With more reliability on having your computer "hold" all of your important documents, data, pictures, and videos; Solid State Drives are more of a demand in today's computers. But everything is going on the "cloud" now right so what is the big deal? Well, do you really trust having everything on your cloud/web based account? Personally, I still have vital information stored locally on my hard drive, but if you are a fan of the cloud setup, cloud services usually have a annual premium fee for keeping your files.

So why SSD [Solid State Drives], and why would I spend significantly more money for a lower amount of hard drive space compared to typical mechanical hard drives? I know, I know, it doesn't make sense to pay $200+ for 120GB SSD when you can buy 1TB 7200RPM at $80. It will make sense once you understand the technology behind it. SSD, no matter what type, or model will always do significantly better than any mechanical drive.
Any time you load a program, play a game, or move/import data you are accessing your hard drive. Your typical platter mechanical drives have a speed of 60-150MB/s depending what size the drive is [laptop size=2.5", desktop size=3.5"]. When the disk needs to read or write a certain track, there is a hesitation that happens. That doesn't sound to bad though, however, think about Windows and how many thousand blocks of data it needs to access and read.
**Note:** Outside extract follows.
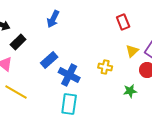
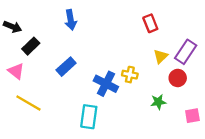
blue arrow: (53, 19) -> (71, 20), turned -36
blue cross: (69, 75) -> (106, 84), moved

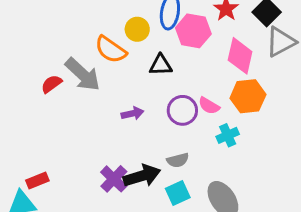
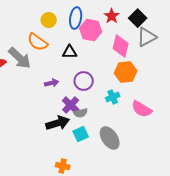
yellow circle: (137, 29) -> (49, 20), moved
pink semicircle: (209, 106) -> (142, 109), moved, size x1.5
purple cross: (114, 179) -> (71, 105), moved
The file sizes for this data ends up only being in the megabytes, so you don't need anything huge to handle these reads and writes. So the more sensible question is: Why have a huge hard drive as a system drive?
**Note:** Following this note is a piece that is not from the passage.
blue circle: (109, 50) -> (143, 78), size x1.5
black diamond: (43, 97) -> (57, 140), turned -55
SSD have no mechanical/moving parts, eliminating vibration and movement disk error factors. They are much more robust since they hold data on NAND flash memory chips. Because of the memory chips working together side by side, you can have access speeds from 200-500MB/s. SSD are 10-20 times faster than your typical hard drive. So if your concern is speed while running applications, and reliability on a drive, SSD is an excellent choice for a computer. If you need to store large quantities of data, a mechanical drive should be setup as a secondary drive within the machine. Even when doing that I would still have either a RAID setup or an external backup just in case that 7200RPM hard drive decides to just stop spinning.